As we age, it's common to blame our slowing metabolism for our weight gain and decreased energy levels. This is understandable, as naturally, if we don’t actively do something about it… our metabolism will slow down. Studies have shown that our muscle mass can decrease by 1% every year from the age of 40 and can even increase by 3% a year by our 60s.
Contrary to popular belief, this decline in muscle mass doesn’t have to be the case. Incorporating strength training into your routine can help maintain a high metabolic rate, keeping you healthy and energetic as you grow older. How this works exactly, we explain below.
One of the prevailing myths surrounding ageing is that metabolic rate inevitably decreases as we get older. While it's true that there is a natural decline in metabolic rate as we age, much of this decline can be attributed to a loss of muscle mass, known as sarcopenia. This loss of muscle mass reduces the body's ability to burn calories at rest, contributing to the slowdown in metabolism.
Strength training involves working against resistance to build strength, muscle mass, and endurance. It has long been recognised for its benefits in improving muscle mass, bone density, and overall physical function. It also has profound effects on metabolism, particularly as we age.
Research published in the Journal of Applied Physiology found that regular strength training can increase resting metabolic rate by up to 7% in older adults. This means that even at rest, individuals who engage in strength training burn more calories than their sedentary counterparts. Additionally, strength training helps preserve and even build muscle mass, counteracting the muscle loss associated with ageing.
One of the key factors in maintaining a high metabolic rate is preserving lean muscle mass. Muscle tissue is metabolically active, meaning it requires more energy (calories) to maintain compared to fat tissue. Strength training helps preserve muscle mass by stimulating muscle protein synthesis, the process by which new muscle tissue is formed.
Watching what you eat is important too! When you start strength training it will increase the body's demand for protein, it is therefore important to combine your training with consuming higher levels of dietary protein. It is crucial to maintain a positive protein balance, where the rate of protein synthesis exceeds the rate of protein breakdown. A higher protein percentage in the body contributes to increased muscle mass, which in turn supports a higher metabolic rate.

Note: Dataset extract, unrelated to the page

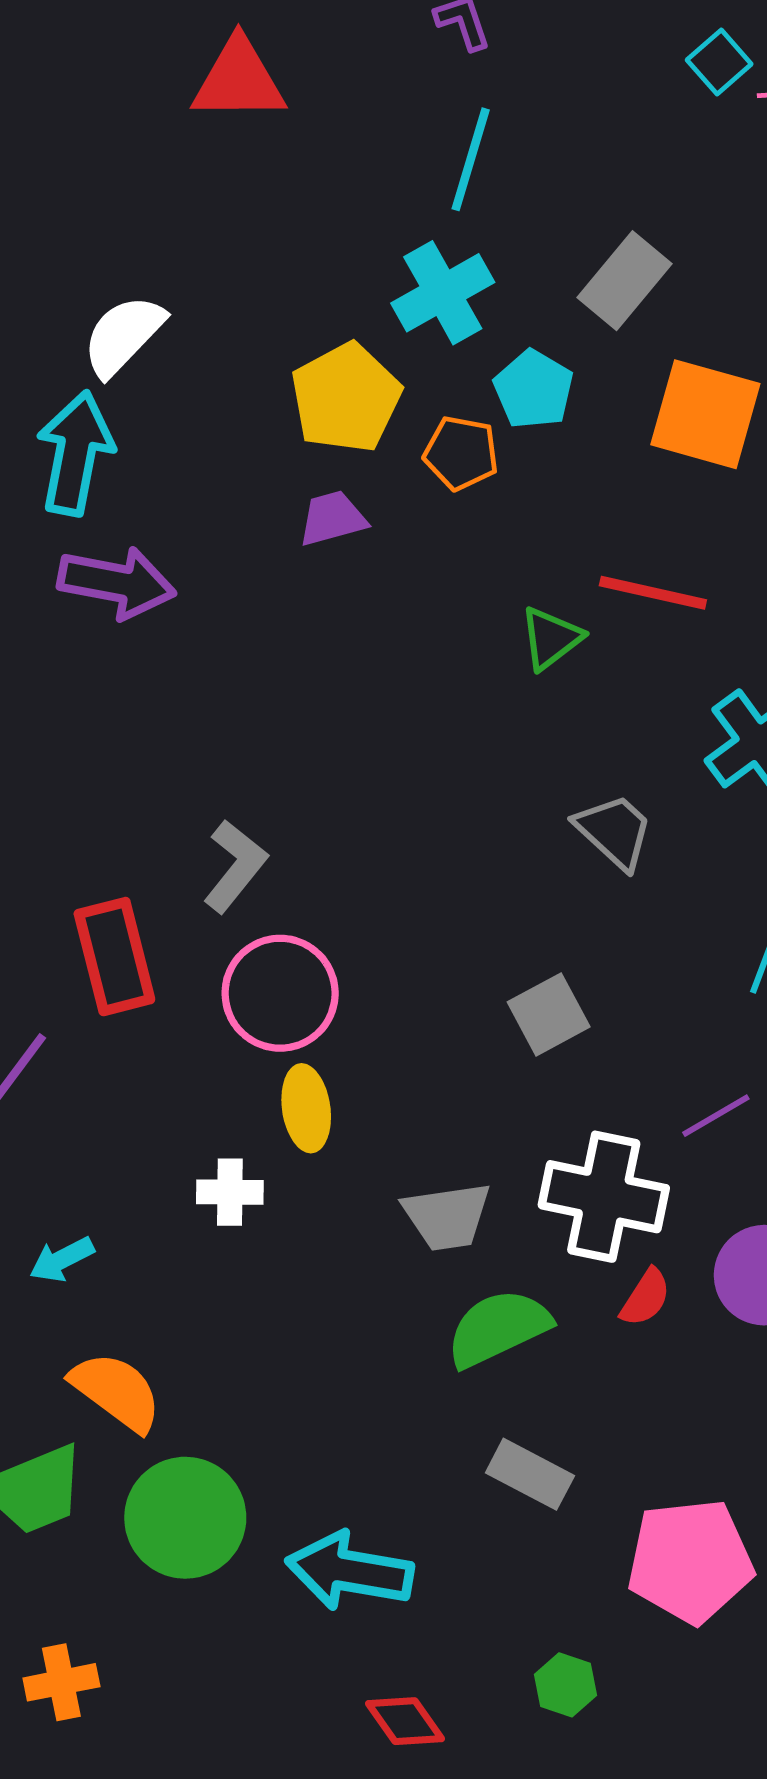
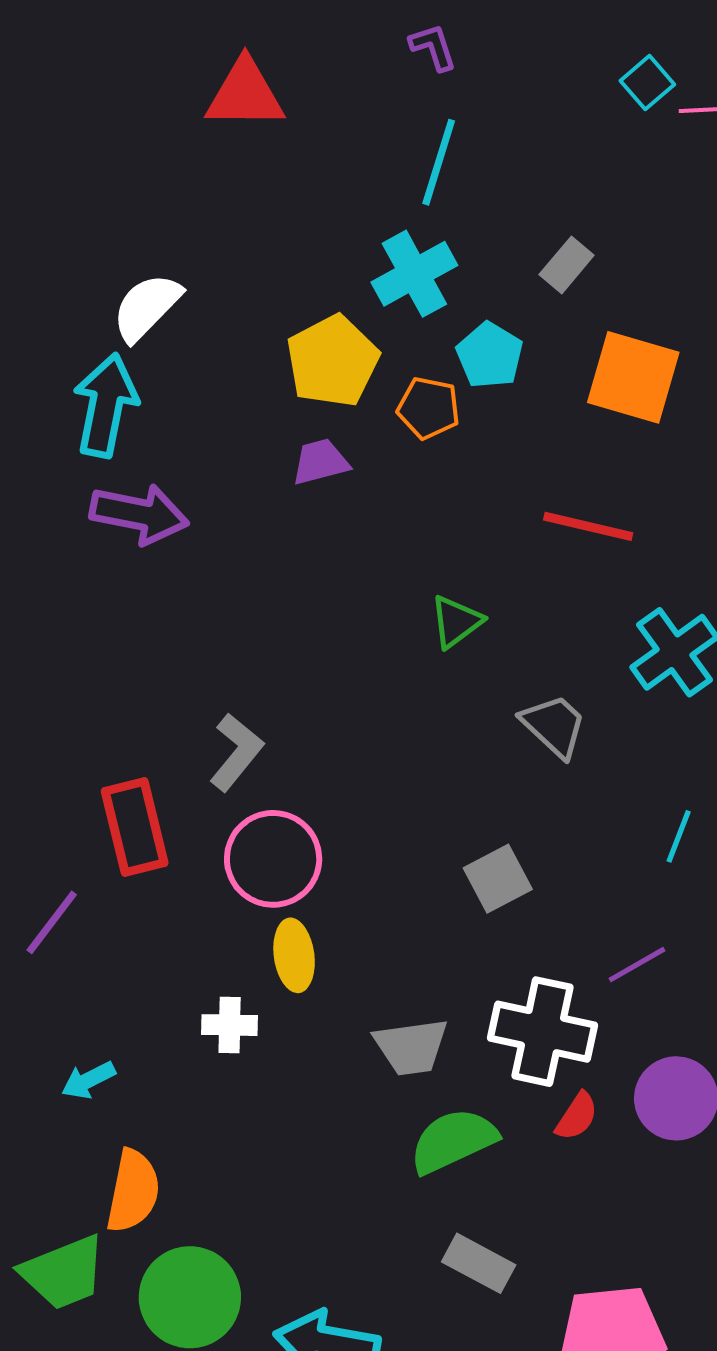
gray rectangle: (625, 281) -> (567, 265), size x0.7
green triangle: (551, 638) -> (456, 622), moved
orange semicircle: (116, 1391) -> (133, 1191), turned 64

In Europe, statistics show that only approximately 27% of adults meet the recommended guidelines for strength training, which involve engaging in muscle-strengthening activities at least two days per week. This statistic underscores a significant gap in awareness and adoption of strength training, especially among older adults.
However, the benefits of strength training for metabolism and overall health are undeniable. Research from the American College of Sports Medicine (ACSM) indicates that adults over 50 years old who engage in regular strength training reduce their risk of chronic diseases such as diabetes, heart disease, and osteoporosis. Furthermore, maintaining a higher metabolic rate through strength training can aid in weight management and improve overall energy levels and quality of life.
So, age-related metabolic slowdown is not an inevitable consequence of getting older. By incorporating strength training into your routine, you can preserve muscle mass, boost metabolism, and maintain optimal health as you age. Whether you're in your 30s, 50s, or beyond, it's never too late to start reaping the benefits of strength training for a healthier and more energetic life!